*Task objective:* Wherever the string "January" turns up in the data, copy the whole line.

*Data for analysis:*
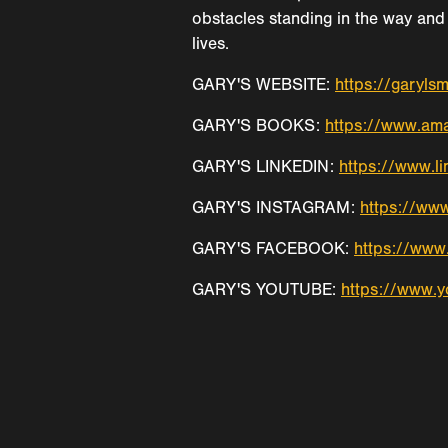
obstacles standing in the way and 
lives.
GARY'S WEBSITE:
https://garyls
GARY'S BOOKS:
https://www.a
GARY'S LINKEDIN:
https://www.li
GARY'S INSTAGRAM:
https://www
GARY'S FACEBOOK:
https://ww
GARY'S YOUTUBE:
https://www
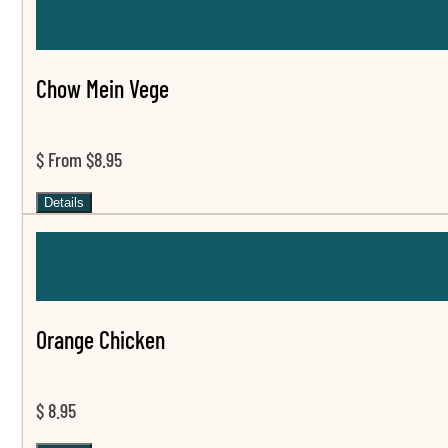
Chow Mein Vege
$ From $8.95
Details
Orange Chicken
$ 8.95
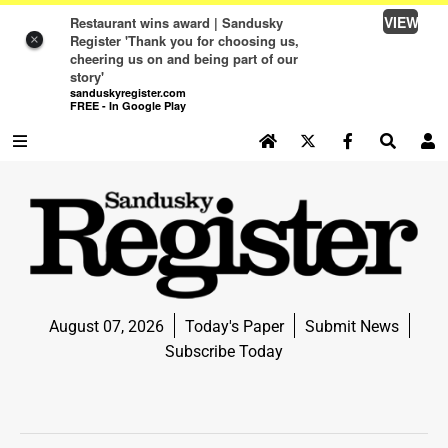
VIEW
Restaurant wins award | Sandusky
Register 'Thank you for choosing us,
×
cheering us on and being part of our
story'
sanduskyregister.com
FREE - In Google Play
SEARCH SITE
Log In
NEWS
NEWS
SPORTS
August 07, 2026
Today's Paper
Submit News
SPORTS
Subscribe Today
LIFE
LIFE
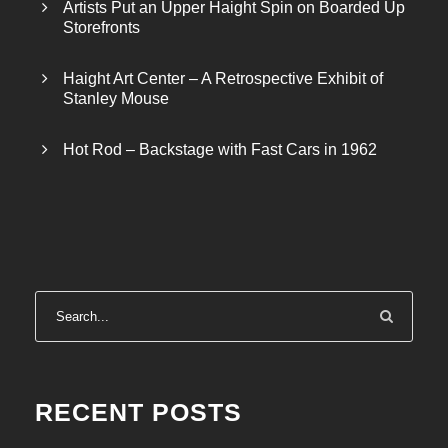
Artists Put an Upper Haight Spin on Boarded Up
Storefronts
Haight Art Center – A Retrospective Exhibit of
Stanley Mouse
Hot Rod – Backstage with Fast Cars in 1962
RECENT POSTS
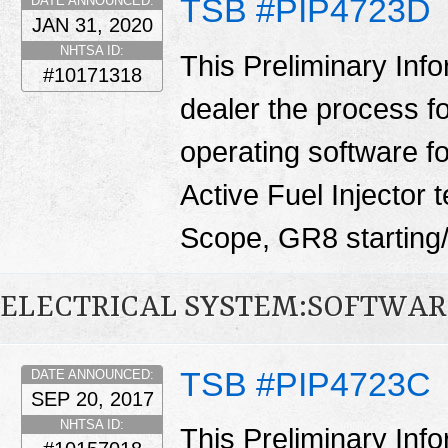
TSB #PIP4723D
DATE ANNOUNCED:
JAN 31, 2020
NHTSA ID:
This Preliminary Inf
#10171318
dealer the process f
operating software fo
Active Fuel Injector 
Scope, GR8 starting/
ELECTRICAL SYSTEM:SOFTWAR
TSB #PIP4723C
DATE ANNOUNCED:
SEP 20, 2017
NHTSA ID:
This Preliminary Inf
==
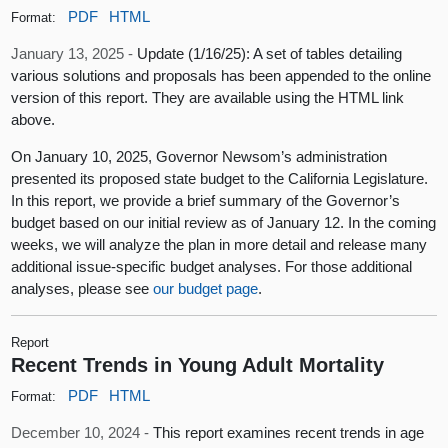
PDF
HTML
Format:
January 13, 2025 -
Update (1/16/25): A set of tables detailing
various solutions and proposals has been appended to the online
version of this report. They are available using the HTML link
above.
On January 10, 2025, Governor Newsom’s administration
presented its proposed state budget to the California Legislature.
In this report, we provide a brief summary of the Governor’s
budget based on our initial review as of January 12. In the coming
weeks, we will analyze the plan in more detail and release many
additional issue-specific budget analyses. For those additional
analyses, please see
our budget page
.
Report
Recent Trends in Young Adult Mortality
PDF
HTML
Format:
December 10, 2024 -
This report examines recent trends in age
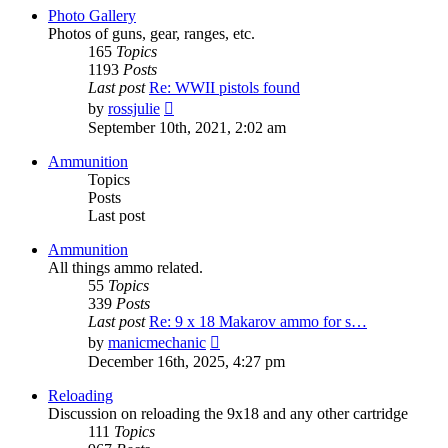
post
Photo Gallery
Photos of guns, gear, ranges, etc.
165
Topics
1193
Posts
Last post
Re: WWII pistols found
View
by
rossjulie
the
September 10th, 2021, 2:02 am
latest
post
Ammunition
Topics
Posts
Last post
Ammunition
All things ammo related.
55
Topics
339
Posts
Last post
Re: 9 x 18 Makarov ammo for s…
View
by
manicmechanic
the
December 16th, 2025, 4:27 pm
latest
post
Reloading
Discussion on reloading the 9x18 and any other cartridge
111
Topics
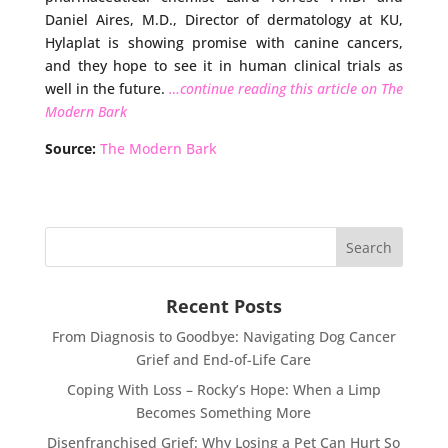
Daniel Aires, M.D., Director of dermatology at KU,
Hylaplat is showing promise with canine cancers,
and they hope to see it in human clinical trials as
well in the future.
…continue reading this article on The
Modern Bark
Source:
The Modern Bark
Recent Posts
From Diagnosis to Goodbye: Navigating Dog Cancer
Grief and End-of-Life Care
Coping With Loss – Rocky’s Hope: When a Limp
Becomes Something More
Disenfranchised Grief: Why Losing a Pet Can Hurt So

*Answer space:*
January 13, 2025 -
On January 10, 2025, Governor Newsom’s administration
budget based on our initial review as of January 12. In the coming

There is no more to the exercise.